### [Stored dataset items]
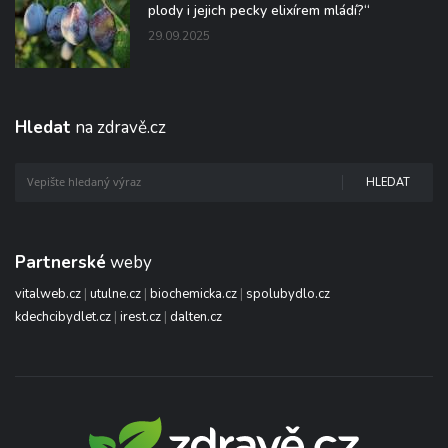
plody i jejich pecky elixírem mládí?“
29.09.2025
Hledat
na zdravě.cz
HLEDAT
Partnerské
weby
vitalweb.cz
|
utulne.cz
|
biochemicka.cz
|
spolubydlo.cz
kdechcibydlet.cz
|
irest.cz
|
dalten.cz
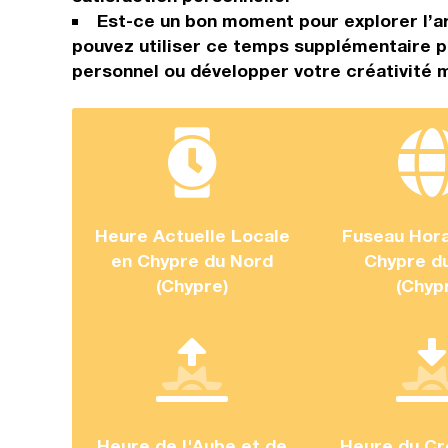
Est-ce un bon moment pour explorer l’ar
pouvez utiliser ce temps supplémentaire p
personnel ou développer votre créativité 
Heure Actuelle Locale
Fuseau Hora
en Chypre du Nord
Chypre d
(Chypre)
(Chyp
Heure de l'Aube et de
Heure du Cr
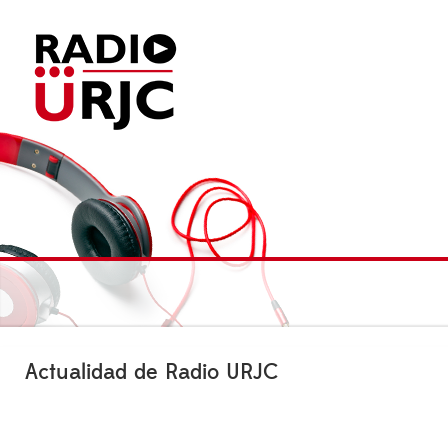
Actualidad de Radio URJC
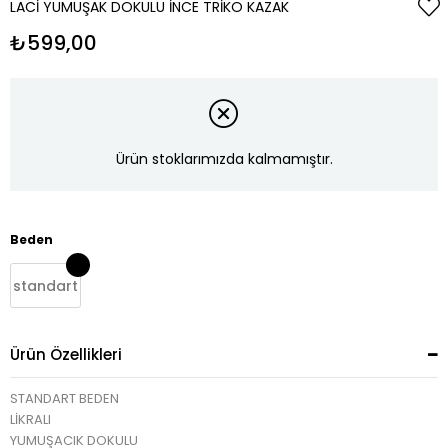
LACI YUMUŞAK DOKULU İNCE TRIKO KAZAK
₺599,00
Ürün stoklarımızda kalmamıştır.
Beden
standart
Ürün Özellikleri
STANDART BEDEN
LİKRALI
YUMUŞACIK DOKULU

### [Instructions for the task]
Every line of the data above is to be set down word for word, with the pictures left out.

### [Answer to this exercise]
plody i jejich pecky elixírem mládí?“
29.09.2025
Hledat
na zdravě.cz
HLEDAT
Partnerské
weby
vitalweb.cz
|
utulne.cz
|
biochemicka.cz
|
spolubydlo.cz
kdechcibydlet.cz
|
irest.cz
|
dalten.cz
Est-ce un bon moment pour explorer l’ar
pouvez utiliser ce temps supplémentaire p
personnel ou développer votre créativité 
Heure Actuelle Locale
Fuseau Hora
en Chypre du Nord
Chypre d
(Chypre)
(Chyp
Heure de l'Aube et de
Heure du Cr
Actualidad de Radio URJC
LACI YUMUŞAK DOKULU İNCE TRIKO KAZAK
₺599,00
Ürün stoklarımızda kalmamıştır.
Beden
standart
Ürün Özellikleri
STANDART BEDEN
LİKRALI
YUMUŞACIK DOKULU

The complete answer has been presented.